JP: An audience question: once the deals are done, when it comes to both PE and VC players, how much are they using tech to look at the risk-returns attached to certain investments?
AN: They use this a lot – even more so than during acquisition. If you are looking to improve the P&L by changing management teams or the customer mix, there is a lot of room for machine learning and AI. Especially in terms of looking at new markets or segments and understanding what you have, once you buy the company.
Many PEs and VCs, tend to look at the risk, post-purchase, but not at opportunities. There were contracts that we found, that had an automatic increase in charges on renewal. The company didn’t know those clauses existed and so were not capturing that revenue.
JP: Both Quadria and Apis manage specialist funds. Do you think specialists will have a unique advantage post-COVID?
NL: It’s an advantage even now. Having a specialist view and knowledge allows you to quickly understand what a company does and why. As a specialist fund, having looked at enough of these companies across sectors allows you to quickly make decisions, even remotely.
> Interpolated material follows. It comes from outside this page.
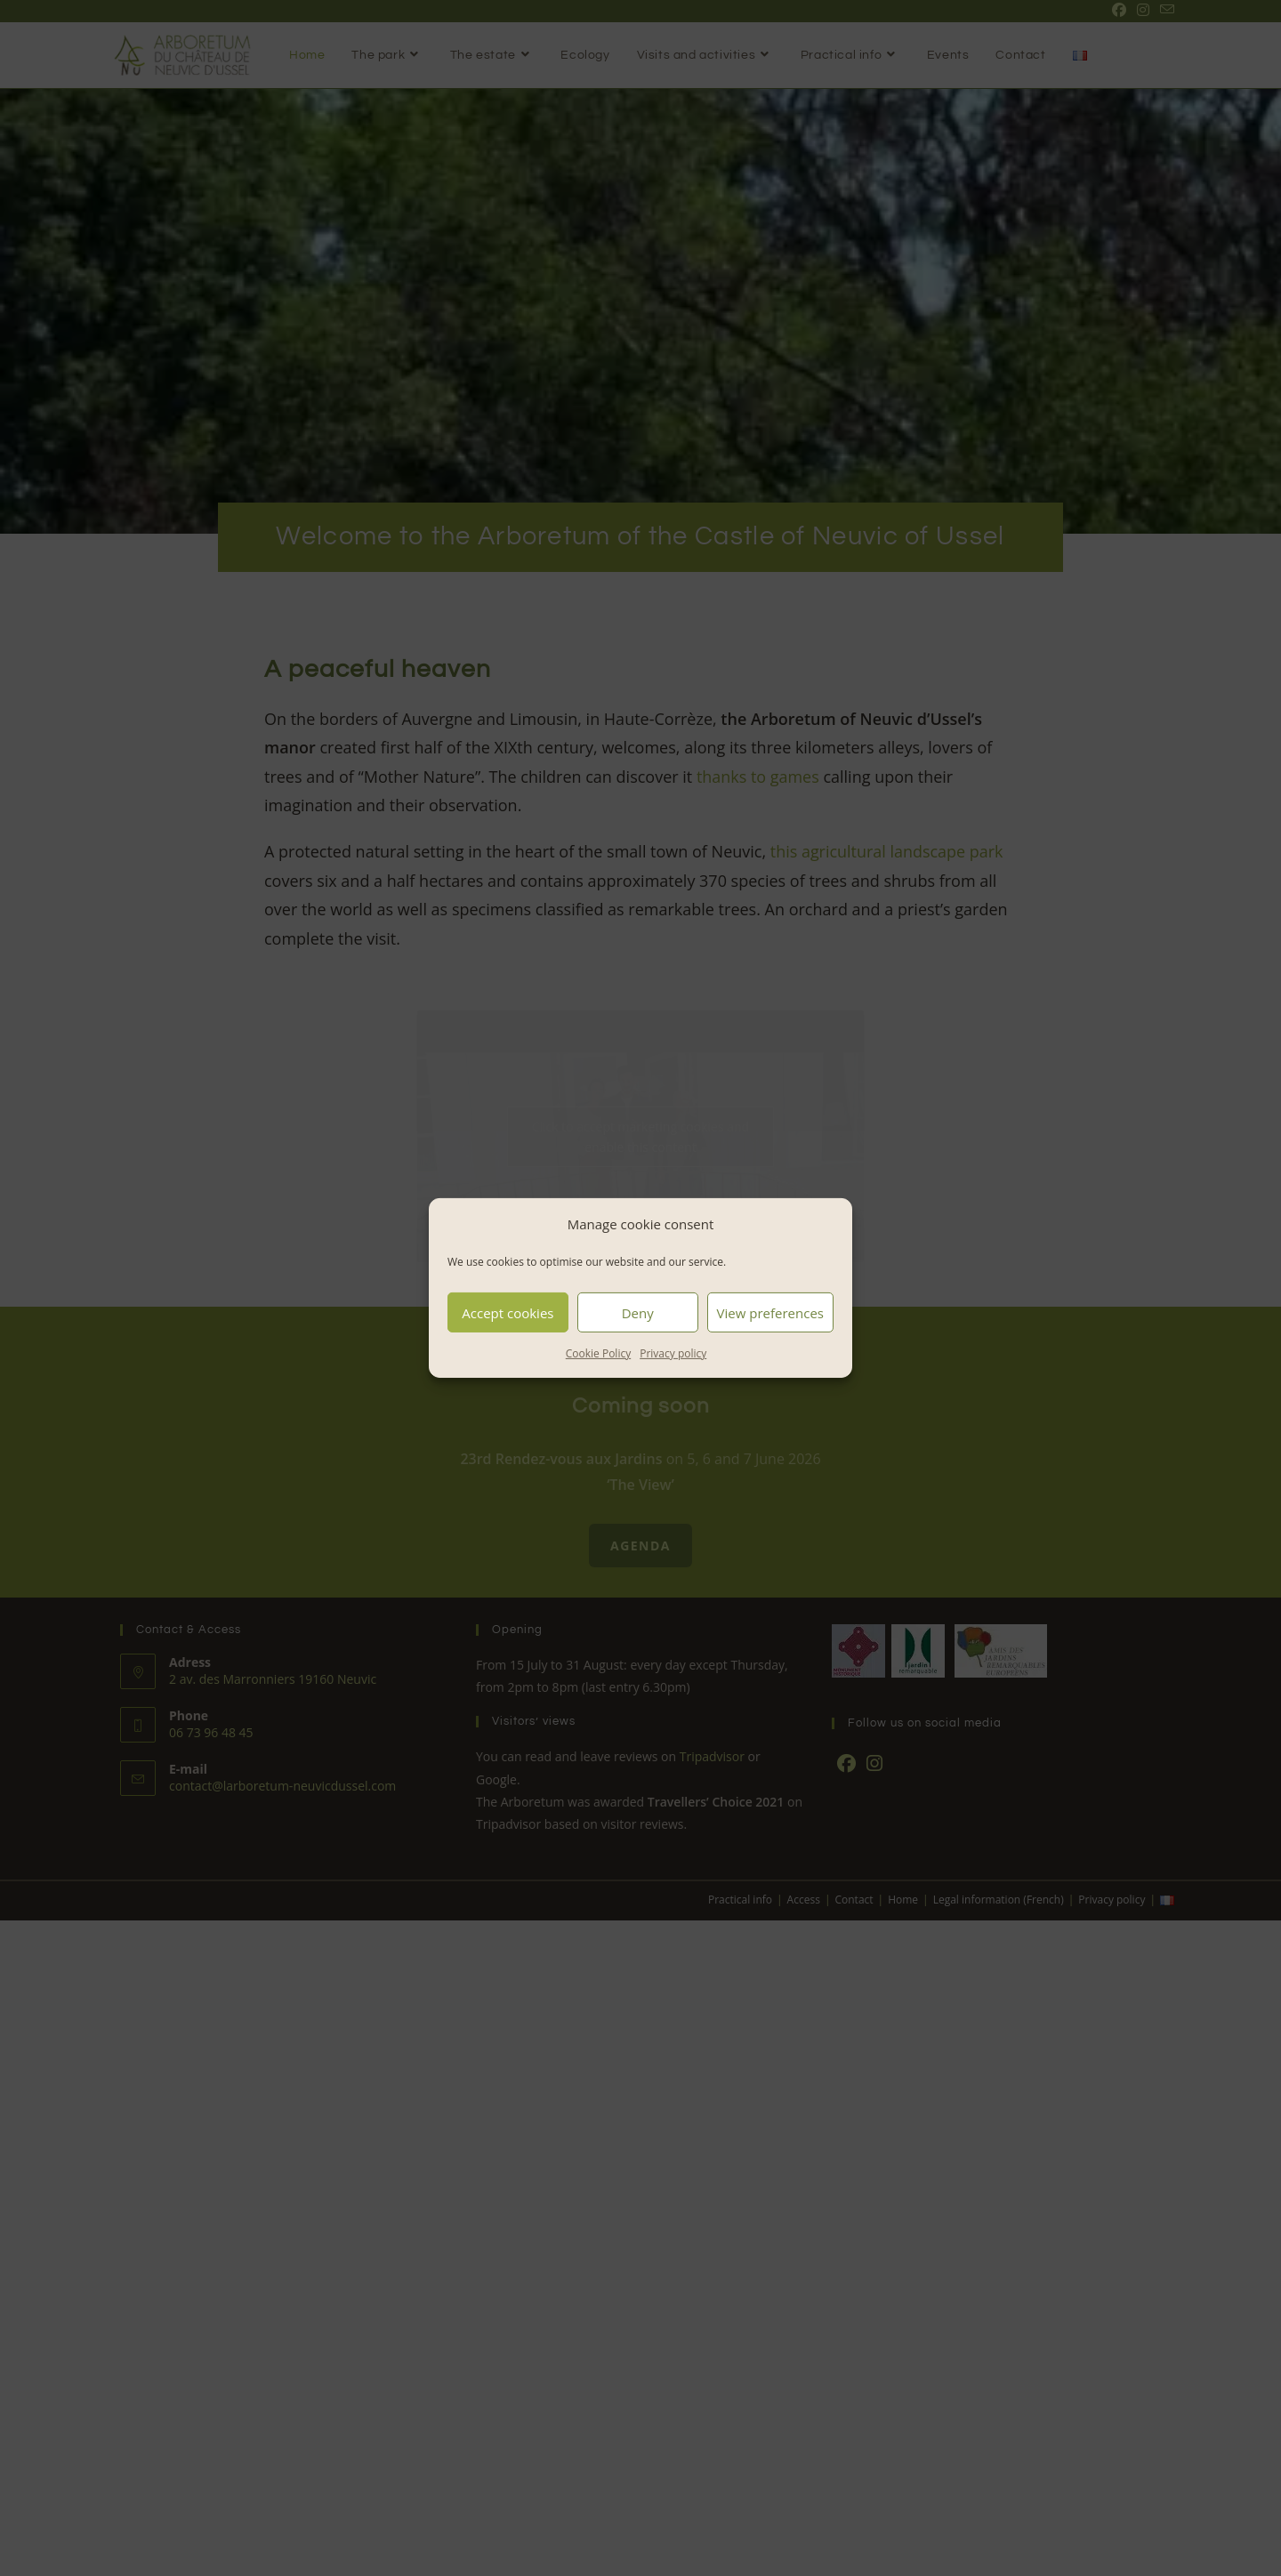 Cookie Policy (598, 1353)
If you are operating in the emerging market spaces and across multi-geographies, specialisation allows you a better chance of succeeding. Both in terms of discovering companies that you can invest in, but also in terms of being able to know how to take learnings from one of those sectors in one year and translate them to companies in another.
AM: Both of us are arguably biased since we represent sector-specific funds. But being a specialist beats being a generalist. Entrepreneurs who have a lot of choices. You should aim to be someone who can actually add tangible value because of your understanding of and history with the sector. If you’re only representing capital, it is harder to establish a relationship. As a specialist, you represent access to better quality deals. But more importantly, because you can add value, you become a preferred partner to the entrepreneur.
On the other side, which is with an LP, when you are setting up your first or second fund, it is very difficult to have a generalist strategy. You will be compared to everyone else. But if you have a differentiated strategy – and that does not just mean a sector-specific focus – you’ve got a credible argument about why you are better positioned to execute on an opportunity than a generalist. Being sector specific transcends COVID.